Document layout detection data:
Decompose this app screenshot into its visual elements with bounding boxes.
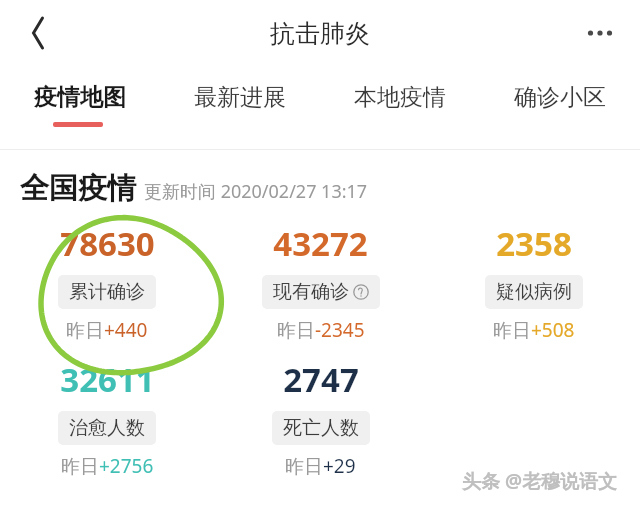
staticText: 昨日-2345 (277, 317, 365, 343)
button[interactable]: 最新进展 (160, 66, 320, 128)
staticText: 全国疫情 (20, 170, 136, 207)
button[interactable]: 本地疫情 (320, 66, 480, 128)
staticText: 本地疫情 (354, 83, 446, 112)
staticText: 32611 (60, 357, 155, 402)
button[interactable]: 43272 (214, 221, 427, 343)
staticText: 昨日+29 (285, 453, 356, 479)
button[interactable]: 疫情地图 (0, 66, 160, 128)
staticText: 更新时间 2020/02/27 13:17 (144, 179, 368, 204)
staticText: 治愈人数 (69, 416, 145, 440)
button[interactable]: Back (14, 9, 62, 57)
staticText: 昨日+508 (493, 317, 575, 343)
staticText: 昨日+2756 (61, 453, 154, 479)
staticText: 78630 (60, 221, 155, 266)
button[interactable]: 2747 (214, 357, 427, 479)
staticText: 累计确诊 (69, 280, 145, 304)
staticText: 疑似病例 (496, 280, 572, 304)
staticText: 2358 (496, 221, 572, 266)
button[interactable]: 确诊小区 (480, 66, 640, 128)
button[interactable]: 78630 (0, 221, 214, 343)
staticText: 死亡人数 (283, 416, 359, 440)
button[interactable]: More options (574, 7, 626, 59)
staticText: 最新进展 (194, 83, 286, 112)
staticText: 确诊小区 (514, 83, 606, 112)
button[interactable]: 32611 (0, 357, 214, 479)
staticText: 43272 (273, 221, 368, 266)
staticText: 昨日+440 (66, 317, 148, 343)
staticText: 头条 @老穆说语文 (462, 468, 618, 494)
staticText: 疫情地图 (34, 83, 126, 112)
staticText: 2747 (283, 357, 359, 402)
button[interactable]: 2358 (427, 221, 640, 343)
staticText: 抗击肺炎 (270, 18, 370, 49)
staticText: 现有确诊 (273, 280, 349, 304)
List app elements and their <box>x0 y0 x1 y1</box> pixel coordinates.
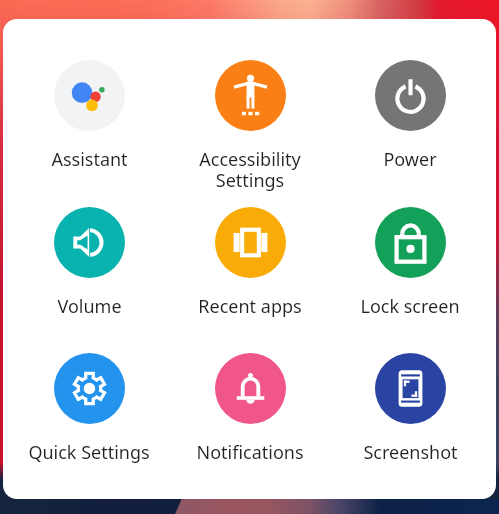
button[interactable]: Quick Settings <box>14 353 164 465</box>
button[interactable]: Power <box>335 60 485 172</box>
staticText: Lock screen <box>360 294 460 319</box>
button[interactable]: Assistant <box>14 60 164 172</box>
other: Accessibility Settings <box>215 60 286 131</box>
staticText: Accessibility Settings <box>199 147 301 192</box>
button[interactable]: Accessibility Settings <box>175 60 325 192</box>
button[interactable]: Recent apps <box>175 207 325 319</box>
staticText: Quick Settings <box>28 440 150 465</box>
staticText: Volume <box>57 294 122 319</box>
other: Lock screen <box>375 207 446 278</box>
staticText: Notifications <box>196 440 304 465</box>
other: Quick Settings <box>54 353 125 424</box>
button[interactable]: Screenshot <box>335 353 485 465</box>
staticText: Screenshot <box>363 440 458 465</box>
button[interactable]: Lock screen <box>335 207 485 319</box>
staticText: Recent apps <box>198 294 302 319</box>
button[interactable]: Volume <box>14 207 164 319</box>
staticText: Assistant <box>51 147 128 172</box>
button[interactable]: Notifications <box>175 353 325 465</box>
other: Assistant <box>54 60 125 131</box>
other: Screenshot <box>375 353 446 424</box>
other: Volume <box>54 207 125 278</box>
staticText: Power <box>383 147 437 172</box>
other: Notifications <box>215 353 286 424</box>
other: Power <box>375 60 446 131</box>
other: Recent apps <box>215 207 286 278</box>
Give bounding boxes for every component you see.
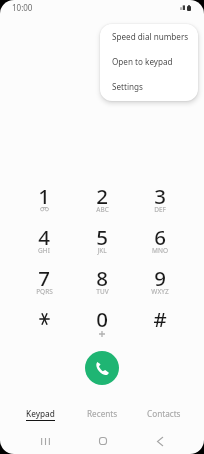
- button[interactable]: Settings: [100, 74, 198, 99]
- button[interactable]: Call: [85, 351, 119, 385]
- staticText: MNO: [152, 246, 168, 255]
- staticText: ABC: [96, 205, 109, 214]
- button[interactable]: Contacts: [133, 404, 195, 422]
- staticText: #: [153, 305, 167, 333]
- staticText: DEF: [154, 205, 166, 214]
- button[interactable]: Speed dial numbers: [100, 24, 198, 49]
- button[interactable]: 3: [131, 184, 189, 225]
- staticText: WXYZ: [151, 287, 169, 296]
- staticText: PQRS: [36, 287, 53, 296]
- staticText: JKL: [97, 246, 107, 255]
- staticText: Recents: [87, 408, 118, 419]
- staticText: 6: [154, 223, 166, 251]
- button[interactable]: Recents: [71, 404, 133, 422]
- button[interactable]: 5: [73, 225, 131, 266]
- staticText: Contacts: [147, 408, 181, 419]
- button[interactable]: 4: [15, 225, 73, 266]
- staticText: GHI: [38, 246, 50, 255]
- button[interactable]: 6: [131, 225, 189, 266]
- staticText: 0: [96, 305, 108, 333]
- button[interactable]: [15, 307, 73, 348]
- staticText: Open to keypad: [112, 56, 173, 67]
- staticText: 3: [154, 182, 166, 210]
- staticText: 5: [96, 223, 108, 251]
- staticText: 1: [38, 182, 50, 210]
- button[interactable]: Recent apps: [16, 430, 74, 452]
- button[interactable]: 9: [131, 266, 189, 307]
- staticText: 10:00: [12, 2, 33, 13]
- button[interactable]: 8: [73, 266, 131, 307]
- staticText: Keypad: [26, 408, 55, 419]
- staticText: 8: [96, 264, 108, 292]
- staticText: 4: [38, 223, 50, 251]
- staticText: 7: [38, 264, 50, 292]
- staticText: Speed dial numbers: [112, 31, 189, 42]
- button[interactable]: 0: [73, 307, 131, 348]
- staticText: 2: [96, 182, 108, 210]
- button[interactable]: 2: [73, 184, 131, 225]
- button[interactable]: Keypad: [9, 404, 71, 422]
- button[interactable]: Back: [131, 430, 188, 452]
- button[interactable]: #: [131, 307, 189, 348]
- staticText: Settings: [112, 81, 143, 92]
- staticText: 9: [154, 264, 166, 292]
- button[interactable]: Home: [74, 430, 131, 452]
- button[interactable]: 7: [15, 266, 73, 307]
- button[interactable]: Open to keypad: [100, 49, 198, 74]
- staticText: TUV: [96, 287, 109, 296]
- button[interactable]: 1: [15, 184, 73, 225]
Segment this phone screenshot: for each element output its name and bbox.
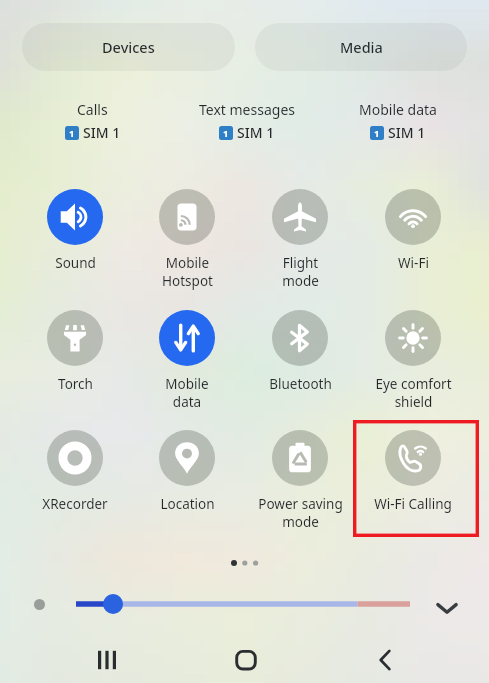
button[interactable]: Bluetooth: [244, 310, 356, 416]
staticText: 1: [374, 127, 380, 140]
staticText: Media: [340, 37, 383, 57]
button[interactable]: Media: [255, 23, 467, 71]
staticText: Eye comfort shield: [375, 375, 452, 411]
button[interactable]: Back: [348, 639, 421, 681]
staticText: XRecorder: [42, 495, 108, 513]
button[interactable]: Expand quick settings: [430, 595, 464, 621]
button[interactable]: Power saving mode: [244, 430, 356, 536]
staticText: Mobile data: [359, 100, 437, 119]
button[interactable]: Wi-Fi: [357, 189, 469, 295]
staticText: Location: [160, 495, 215, 513]
staticText: Mobile Hotspot: [162, 254, 213, 290]
button[interactable]: Home: [209, 639, 282, 681]
staticText: Power saving mode: [258, 495, 343, 531]
button[interactable]: Mobile data: [317, 100, 478, 142]
staticText: Flight mode: [282, 254, 319, 290]
staticText: Wi-Fi Calling: [374, 495, 452, 513]
button[interactable]: Mobile data: [131, 310, 243, 416]
button[interactable]: Eye comfort shield: [357, 310, 469, 416]
staticText: Torch: [58, 375, 93, 393]
staticText: Calls: [77, 100, 108, 119]
button[interactable]: Flight mode: [244, 189, 356, 295]
button[interactable]: Auto brightness: [28, 593, 50, 615]
button[interactable]: Mobile Hotspot: [131, 189, 243, 295]
staticText: 1: [223, 127, 229, 140]
button[interactable]: Torch: [19, 310, 131, 416]
button[interactable]: Calls: [12, 100, 173, 142]
button[interactable]: Wi-Fi Calling: [357, 430, 469, 536]
staticText: Devices: [102, 37, 155, 57]
button[interactable]: Recent apps: [70, 639, 143, 681]
staticText: Bluetooth: [269, 375, 332, 393]
button[interactable]: Location: [131, 430, 243, 536]
staticText: Text messages: [199, 100, 295, 119]
staticText: Wi-Fi: [398, 254, 429, 272]
staticText: SIM 1: [388, 123, 426, 142]
button[interactable]: [76, 596, 410, 612]
staticText: Sound: [55, 254, 96, 272]
staticText: 1: [69, 127, 75, 140]
staticText: Mobile data: [165, 375, 209, 411]
button[interactable]: Sound: [19, 189, 131, 295]
button[interactable]: Text messages: [166, 100, 327, 142]
staticText: SIM 1: [83, 123, 121, 142]
button[interactable]: XRecorder: [19, 430, 131, 536]
button[interactable]: Devices: [22, 23, 235, 71]
staticText: SIM 1: [237, 123, 275, 142]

→ **Problem**
For the word "dial", return every line of the records that holds it.

→ **Task output**
- button[interactable]: Speed dial numbers: [100, 24, 198, 49]
- staticText: Speed dial numbers: [112, 31, 189, 42]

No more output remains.